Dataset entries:
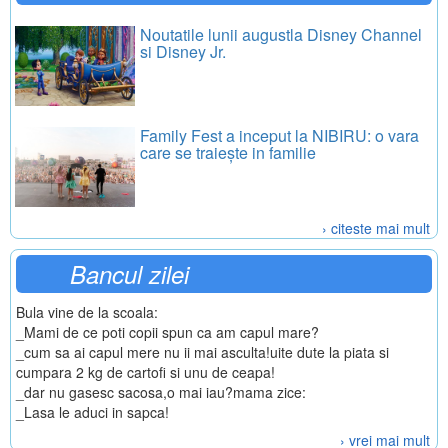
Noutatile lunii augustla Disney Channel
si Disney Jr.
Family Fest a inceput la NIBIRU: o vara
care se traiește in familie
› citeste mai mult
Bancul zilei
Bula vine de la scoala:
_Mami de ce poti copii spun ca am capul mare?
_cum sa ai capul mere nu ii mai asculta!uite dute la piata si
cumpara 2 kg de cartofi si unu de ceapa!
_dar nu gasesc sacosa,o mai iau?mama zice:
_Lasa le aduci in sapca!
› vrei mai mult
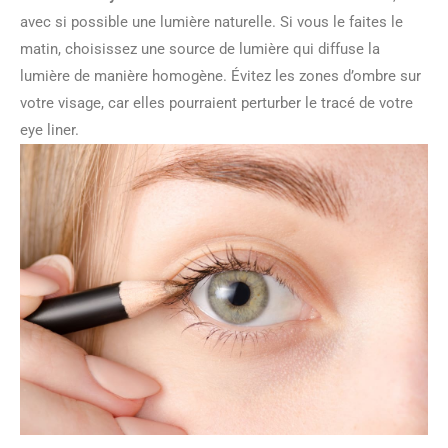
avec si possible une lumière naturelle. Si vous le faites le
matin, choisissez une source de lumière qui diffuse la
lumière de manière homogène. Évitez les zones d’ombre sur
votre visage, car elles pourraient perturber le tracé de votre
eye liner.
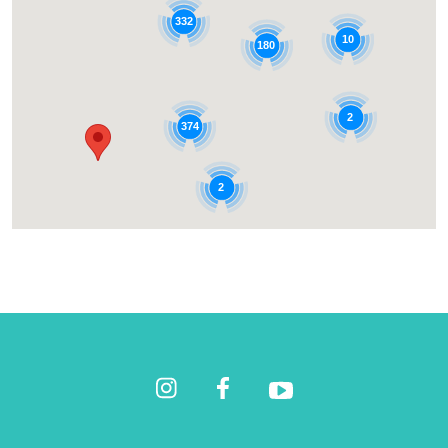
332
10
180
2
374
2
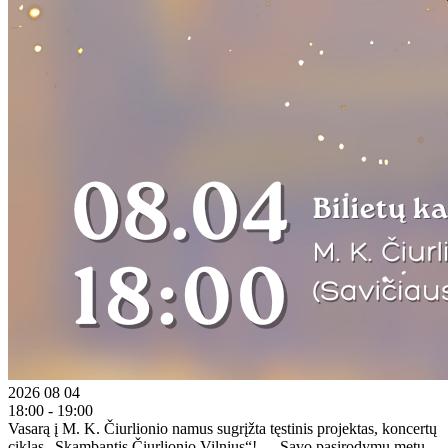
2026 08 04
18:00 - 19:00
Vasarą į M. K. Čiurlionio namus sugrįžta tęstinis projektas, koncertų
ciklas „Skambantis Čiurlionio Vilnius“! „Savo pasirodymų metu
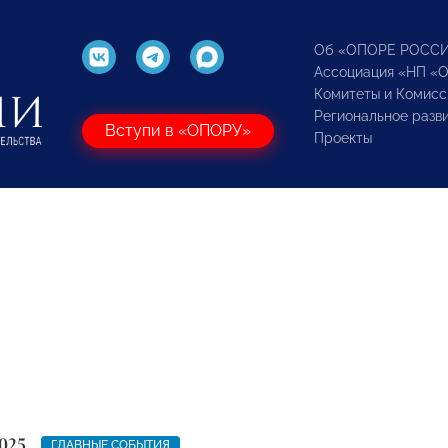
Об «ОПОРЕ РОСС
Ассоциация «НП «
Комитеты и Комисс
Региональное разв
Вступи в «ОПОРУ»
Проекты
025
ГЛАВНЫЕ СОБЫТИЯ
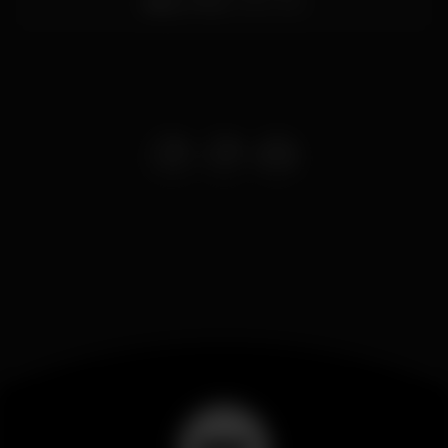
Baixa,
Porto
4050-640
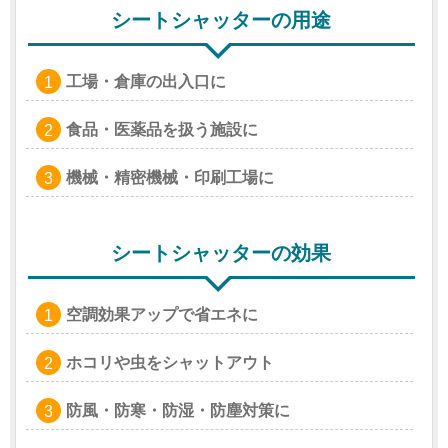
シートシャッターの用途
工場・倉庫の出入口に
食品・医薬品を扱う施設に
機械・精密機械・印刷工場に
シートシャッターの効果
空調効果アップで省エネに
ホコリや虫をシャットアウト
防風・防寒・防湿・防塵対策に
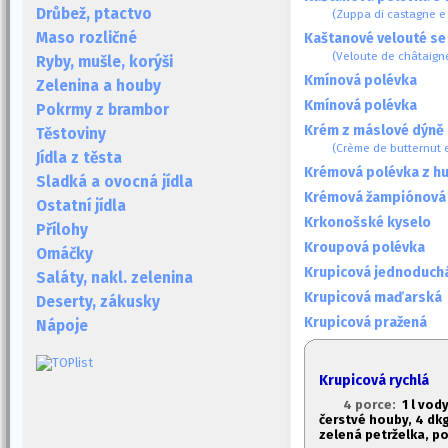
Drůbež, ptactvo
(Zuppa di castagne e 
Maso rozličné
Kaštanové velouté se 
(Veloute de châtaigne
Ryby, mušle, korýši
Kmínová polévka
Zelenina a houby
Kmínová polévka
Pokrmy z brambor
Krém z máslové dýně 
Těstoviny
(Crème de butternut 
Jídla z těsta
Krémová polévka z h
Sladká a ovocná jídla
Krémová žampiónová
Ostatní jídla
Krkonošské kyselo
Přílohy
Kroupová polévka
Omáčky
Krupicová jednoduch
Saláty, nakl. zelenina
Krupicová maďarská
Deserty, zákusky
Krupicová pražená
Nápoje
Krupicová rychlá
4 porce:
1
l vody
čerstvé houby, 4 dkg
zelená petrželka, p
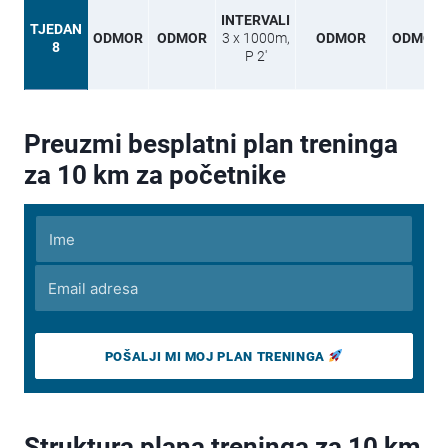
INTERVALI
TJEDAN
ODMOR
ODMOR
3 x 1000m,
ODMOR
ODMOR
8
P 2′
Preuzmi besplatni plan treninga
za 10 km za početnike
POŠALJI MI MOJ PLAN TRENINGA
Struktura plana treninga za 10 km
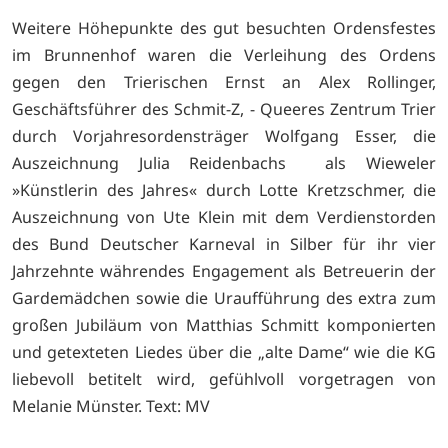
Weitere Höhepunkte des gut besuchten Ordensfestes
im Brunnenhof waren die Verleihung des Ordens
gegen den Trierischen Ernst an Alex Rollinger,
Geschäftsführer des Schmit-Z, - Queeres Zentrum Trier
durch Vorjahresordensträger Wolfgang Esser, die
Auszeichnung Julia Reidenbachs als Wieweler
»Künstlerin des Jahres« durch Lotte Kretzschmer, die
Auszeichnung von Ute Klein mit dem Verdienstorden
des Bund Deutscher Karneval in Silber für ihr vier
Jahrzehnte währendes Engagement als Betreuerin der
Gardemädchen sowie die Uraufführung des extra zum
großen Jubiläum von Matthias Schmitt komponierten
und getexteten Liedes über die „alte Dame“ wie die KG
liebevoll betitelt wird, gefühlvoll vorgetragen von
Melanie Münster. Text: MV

» Exercise prompt
In the entries above, tally the lines that hold the string "lumière" and give only the count.

» Expected answer
3